カーナビ市場の黒船となるか──ナビタイム「WND」の狙いと戦略:神尾寿のMobile+Views(2/2 ページ)
携帯電話向けの「NAVITIME」やクルマの同乗者向けの「ドライブサポーター」といったナビサービスを提供するナビタイムジャパンが、運転者向けに提供する新デバイスが「WND」だ。社長の大西啓介氏に、ナビタイムの成長とWNDの狙いを聞いた。
WNDの料金/サービス体系は検討中
このようにナビタイムのWNDは、新たなカーナビゲーションの形態として期待されるものだ。しかし、その商品化については、サービス提供のスキームや端末ブランドの在り方、料金体系など、いまだ検討中で不分明なところも多い。特に通信サービスが軸となるナビゲーションサービスだけに、料金体系は気になるところだろう。
「料金体系をどうするかは、まだ確定していません。ただ、我々の希望としては、WNDの端末価格に(一定の)複数年間のコンテンツ料金と通信料は『込み』にして販売したいとは考えています。ユーザー感覚でいっても、カーナビゲーションを買って、端末購入費とコンテンツ料金、通信費が別々にかかるというのは負担感があるでしょうから」(大西氏)

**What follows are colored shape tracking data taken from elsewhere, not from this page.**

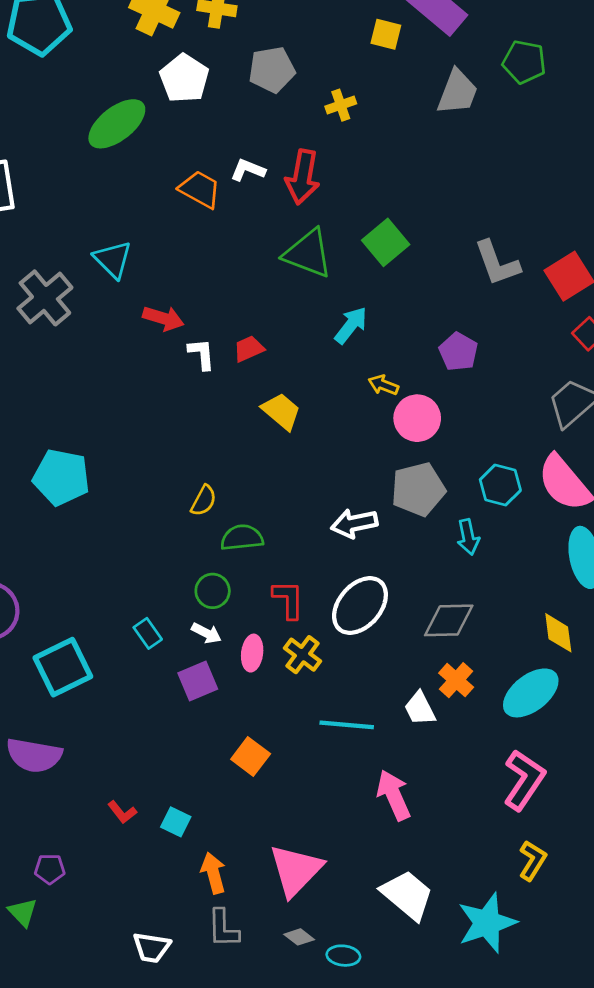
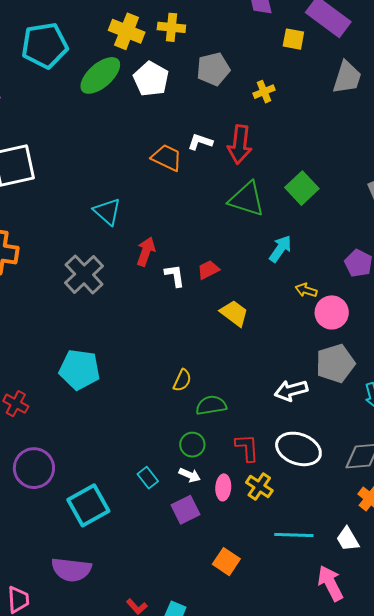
green ellipse: (117, 124) -> (100, 75), moved
gray cross: (45, 298) -> (84, 274), moved
red arrow: (163, 318) -> (146, 252), turned -84
white ellipse: (360, 606) -> (298, 449), turned 72
white trapezoid: (420, 709) -> (348, 539), moved

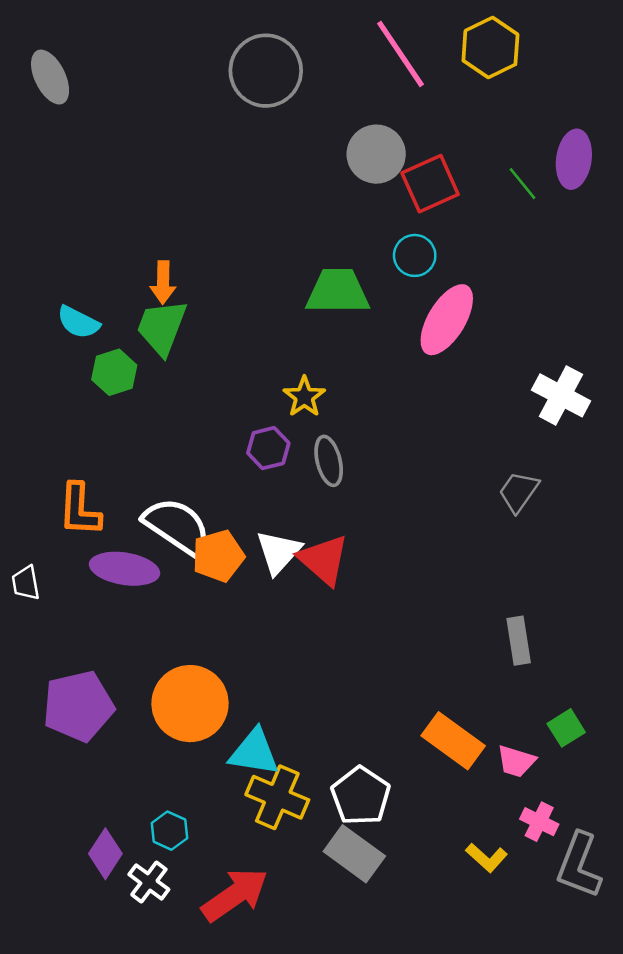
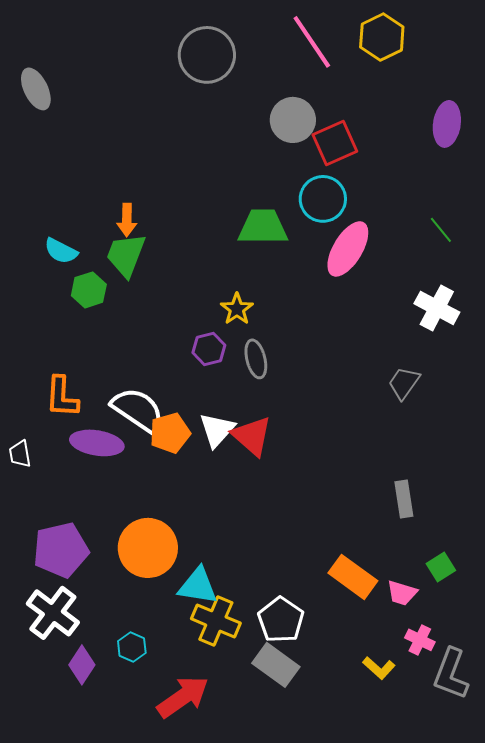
gray ellipse: (50, 77) -> (36, 89), moved
green line: (523, 184) -> (441, 230), moved
cyan circle: (415, 255) -> (323, 199), size x1.4
white cross: (149, 882) -> (53, 613), moved, size x1.6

カーナビと通信サービスの料金体系を見ると、トヨタ、日産、ホンダの大手3社のテレマティクスサービスは、新車購入時に装着するカーナビゲーションの価格に一定期間のサービス利用料金を「込み」にしている。ナビタイムのWNDも同様の料金体系をイメージしており、その実現に向けて模索しているという。
“つながるナビゲーションサービス”を目指す
PNDの市場が成長する中で、虎視眈々と投入時期を狙うナビタイムのWND。大西氏はその潜在市場規模について、どのように見ているのだろうか。
「WNDの潜在市場について指標的な数字があるかというと、今のところありません(笑) ユーザー数はプロダクトとサービスを育てることで、ロードバランスを見ながら増やしていくものだと考えています。むろん、それに合わせてサーバ側の増強も行います。ただ、我々が(通信型カーナビを投入する上で)有利なのは、すでにサーバが運用されていることですね」(大西氏)
また、携帯電話に加えてWNDなどさまざまな端末が登場することで、PC向けWebサービスとの連携など、NAVITIMEの“つながること”によるメリットをさらに訴求したいと、大西氏は話す。
「PCで旅行や移動のプランを作り、クルマに乗るときはWNDで(サーバに)つなぐ。電車と徒歩ならば、携帯電話のNAVITIMEを使うといったようにサービス連携をするメリットは強く打ち出していきたいですね。NAVITIMEのサービスは、通信があるからこそ可能になる『つながるナビゲーション』であることに意義があります。そこを強調していきます」(大西氏)
景況感の悪化にともない、自動車販売市場は低迷しているが、それでも日本では約7000万台の乗用車・商用車が走っている。これらのうち据え付け型カーナビが普及しているのは約2000万台程度だ。残りの5000万台は今も“カーナビなし”であり、ここに新たなナビゲーション市場が厳然として存在する。
また、情報サービスやコンテンツビジネスの視座に立つと、実際に街を走り回り、豊富なセンサー情報が得られてバッテリーの心配もないクルマは、モバイル通信でサーバに「つながるナビゲーション」にとって宝の山である。
ナビタイムのWNDがどのような姿で登場し、カーナビ市場をどのうよに変えていくのか。また、その進化の過程でどのようなサービスやビジネスを生みだすのか。それらは「クルマと通信サービスの連携・融合」の可能性を見る上で、非常に重要な取り組みと言えるだろう。今後の動向に注目していきたい。